Almost everything about your character and how you deal with the world, and your relationships today can be traced back to your childhood.

Here’s a summary of how I have dealt with having an absent father –

  1. Identify the effects on yourself of an absent father
  2. Understand why your father did what he did
  3. Forgive
  4. Endeavour not to make the same mistakes
  5. Work on breaking the habits in day to day life to prevent the cycle continuing

Now let’s take a look at these.


Identifying the effects of an absent father

Identifying the hugely damaging affect on your psyche is the first thing, and that’s often rather difficult. You see the effects can and do cover a range of subtleness and may have been going on for so long they are entirely second nature to you. They might be glaringly obvious – for example violence, general anger, substance abuse – anything to let out that hurt or just ‘feel good’- this were rife in my early 20s for me. They may be mid range – taking it out on those that were for you – such as your mother. Then there’s the far more subtle. Subtle effects could be a greater than comfortable sensitivity to what others think about you or how they act towards you, never feeling like you match up so an impossible standard, shutting down your feelings to avoid pain, an obsession with avoiding rejection, and difficulty handling rejection.

All this comes down to ‘power.’ The power is always out of your hands and in the hands of the ‘world’. If only I could be “X” or get “X” – then I would be loved and feel loved is the overriding belief. At last I would be worthy! That power for your well being could be put in alcohol, drugs, a need for approval from others that is so great it causes suffering, oversensitivity to criticism, obsession with being successful, having a perfect body, anything to feel self worth and love.

It’s all about feeling good you see. Feeling good about yourself.

A lot of love you should have for yourself, especially when a father leaves, and never comes back, in my experience, feels like it gets sucked out of you there and then, never to return. Life becomes about getting that love back, however you can. You put all the emphasis on others and things around you, to make you feel good about yourself, to gain that love back.

Of course, that’s quite dangerous. And it’s a dangerous delusion. (God knows people are rarely in a position to handle such power constructively over you and nothing you can buy can ever love you back.)

You can end up dismissing the love you have from others, rejecting it, and chase love you don’t. And when and if you get that love, you dismiss and reject it too.

Yes, the rejected person – you – can end up becoming your greatest fear – the rejector. The truth is, you may have been rejecting yourself for a very long time. You may have been following your father’s example, when he rejected you, you believed it was something wrong with you.


Understand why your father did what he did

This helps you gain some context but can be complex. For me, I never fully understood my father’s motives before I was re-united with him 20 years later. I knew my father never forgave his father who did the same to his family – walked away and never came back. But my dad told me he never saw us again because it was too painful to see us and for him to hand us back each week. Arguably hugely selfish yes, but, what you see was management of the world for him and his well being.

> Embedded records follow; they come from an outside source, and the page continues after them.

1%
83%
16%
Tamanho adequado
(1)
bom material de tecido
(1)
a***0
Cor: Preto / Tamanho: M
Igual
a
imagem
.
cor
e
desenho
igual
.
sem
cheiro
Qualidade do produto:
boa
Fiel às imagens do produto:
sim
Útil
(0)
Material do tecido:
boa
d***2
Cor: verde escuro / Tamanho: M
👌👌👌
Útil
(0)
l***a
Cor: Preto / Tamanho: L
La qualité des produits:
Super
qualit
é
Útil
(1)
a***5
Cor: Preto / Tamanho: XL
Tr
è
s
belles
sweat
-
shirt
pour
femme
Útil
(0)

See we can fall into that habit of managing our pain so deeply, that we find it almost impossible to think outside of ourselves and the effects of our actions on others. Everything in the end, becomes about us and it’s affect on us. When that happens, we can’t help but cause pain to others, because they become very much secondary to our own well being.

In the end, I became a pawn in my fathers game of feeling good. Did he consider any ill effects on his own son? Unlikely, he was too busy trying to manage his own suffering.



Forgive your absent father

Forgiveness is a deep experience. No books or words can do it for you. They may point you in the right direction granted, but unless you can feel some peace, show some love, and be friendly to the person you forgave like you would anyone else, you haven’t really forgiven. Could you really be in a room with them and show them a little love, genuinely? Forgiveness isn’t just words. It’s an experience. It’s real. And only you know when you’ve truly done it. It doesn’t mean you agree with what happened, that you like the person. It just means the anger, and the power they had over you, has gone. You finally see it as their issue, or an issue they had, not yours or something that was done because of you.

The deeper the pain, the harder it is t0 forgive and take that power back over your life.

Forgiveness is primarily for you, it sets you free. If you withhold it, you only damage yourself. The deeper the pain, the longer the process could be. Real forgiveness, could, take many years. Yet any step, however small, is a dose of healing.


Endeavour not to make the same mistakes as your absent father

So what mistakes were made? Well, my father gave up on us, he rejected us. So firstly, I don’t want to give up on other people, including him or reject people even if relationships come to an end. I want to be there for people. Secondly, he never forgave is father, or my mum, so I checked that box, I forgave. Thirdly, he was selfish, so to try and be less selfish is important to me too – to realise people’s feelings and well being don’t and shouldn’t all centre around me. People can and are idiotic sometimes, they are hateful, harmful, but that’s more about them than me. I don’t want them to have power over me. My father rejected me, not because of me, but because of his own issues. Finally, power, my father put power over his life in other people’s hands – his father, us kids and not handing us back – and took the power over his well being out of his own hands. Anyone that was true at peace and loved themselves, would not have done, what he did. He simply reflected his own feelings of rejection outwards.


Work on breaking the habits in day to day life to prevent the cycle continuing. Don’t become that absent father/mother yourself one day!

Finally, we are creatures of habit. So many patterns we have of acting are indeed very complex.

It takes a lot of self awareness to spot yourself doing things you’ve always done, without ever noticing them. As you deal with some, you often find others uncover.

But old habits can be undone, and replaced with new ones, of that there is no doubt.

Today, my big one is putting too much power in the world over me and my week being. What people say towards me, how they act towards me, matters way too much to me.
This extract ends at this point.